The Cost of Having a Baby in Australia With No Insurance

Photo by insung yoon on Unsplash.

In August 2016, I fell pregnant without insurance.

I do have the minimum insurance required by our government (basically it will cover me if I end up in hospital unexpectedly), but nothing that would cover having a baby in a private hospital, or being able to select my doctor, midwife, or elective caesarean.

So I had to have my baby through the public hospital system.

We have a couple of options for public hospital births. You can use the full public system, which means it is free but you have to attend the hospital you will labor in for all appointments and ultrasounds. You can also use a “shared care” option which means many appointments are with a local doctor (these are not free but subsidized by our government)  and the later appointments and check-ups are with the hospital you will labour at (free).

I chose the shared care option as I have a local doctor whom I can walk to, versus the hospital which was an Uber ride away (unless my mother or husband was able to drive me).

I decided to keep track of the actual costs of my pregnancy, as I am a bit of a spreadsheet nerd. So began the nine months of baby growing and number tracking!

Item Out of Pocket Rebates
Pregnancy & Ovulation Testing Kit (all in one box) $70.00
Doctor Visit $150.00 $105.55
Ultrasound 6 week scan $170.00 $51.00
Doctor Visit $76.00 $37.05
Ultrasound 11 Week Scan $60.00 $51.00
NIPT Percept Genetic Test $449.00
Doctor Visit $76.00 $37.05
Ultrasound 13 Week Scan $250.00 $59.50
Doctor Visit $76.00 $37.05
Ultrasound 20 Week Scan $280.00 $86.00
Doctor visit $78.00 $40.10
Uber to & from Hospital Checkup $24.00
Doctor Visit – includes free Whooping Cough vaccination $78.00 $40.10
Doctor Visit $78.00 $40.10
Antenatal Lessons $200.00
Doctor Visit $78.00 $40.10
Doctor Visit $78.00 $40.10
Hospital Emergency parking (false alarm) $15.00
Doctor Visit $78.00 $40.10
Maternity Clothes & Nursing Bras (H&M, Target, Ebay) $565.00
New Robe & Slippers for Hospital $49.00
Pregnancy Vitamins, Vitamin D & Probiotics $280.00
Creams for stretch marks (they didn’t work) $29.00
Maternity Pads and Underwear for after birth $31.00
Heat/Cool packs for labour $8.00
General chemist goods (Raspberry leaf tea, metamucil and quickeze) $73.00
Parking at the hospital on the day (total includes the 2 nights we were there) $86.00
SUBTOTAL $3,485.00
TOTAL AFTER REBATES $2,780.20

Those figures are in AUD; you can assume I spent roughly $2,178 (after rebates) in USD.

A few caveats to the spreadsheet:

Most costs are variable, such as how much you want to spend on maternity wear, whether you buy secondhand or new, do you want to take vitamins and what brand, etc.

Another two big variables are the costs of ultrasounds and the option to do DNA testing.
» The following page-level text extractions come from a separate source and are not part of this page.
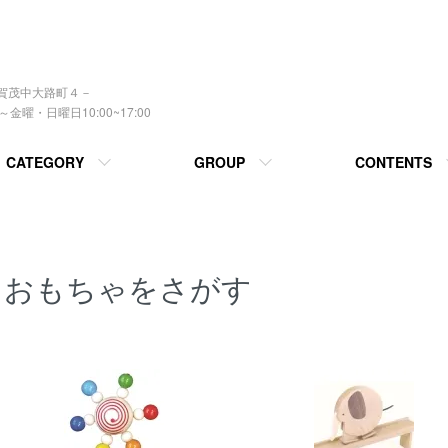
上賀茂中大路町４－
曜・日曜日10:00~17:00
CATEGORY
GROUP
CONTENTS
おもちゃをさがす
カテゴリー一覧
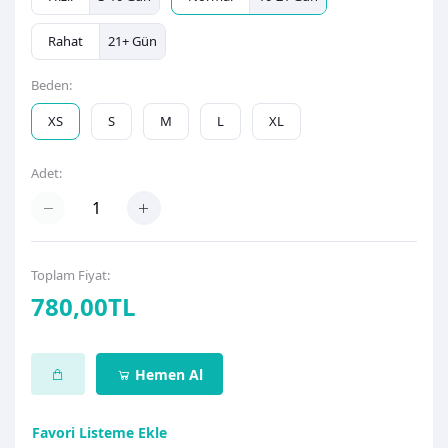
Rahat
21+ Gün
Beden:
XS
S
M
L
XL
Adet:
Toplam Fiyat:
780,00TL
Hemen Al
Favori Listeme Ekle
I chose to DNA testing as I am over 35 years old and it was recommended, and I also paid for my own ultrasounds. I could have gone to the hospital to wait in line for the free ultrasounds, but I chose to pay for these and decided to let my family come with me, so my grandmother had the pleasure of seeing her great-granddaughter in utero. Fun!

Today as I sit and look at my happy little four-month-old, I think back to the pregnancy and the public system that let me bring her into the world safely (and very cost-effectively) and feel happy that I was able to do that—and that my taxes allow other women the same experience I had.

Rebecca Goodwin lives in Australia with her husband and four-month-old little girl. The little one’s favorite things are her bouncer, jazz music, and throwing up on her mother.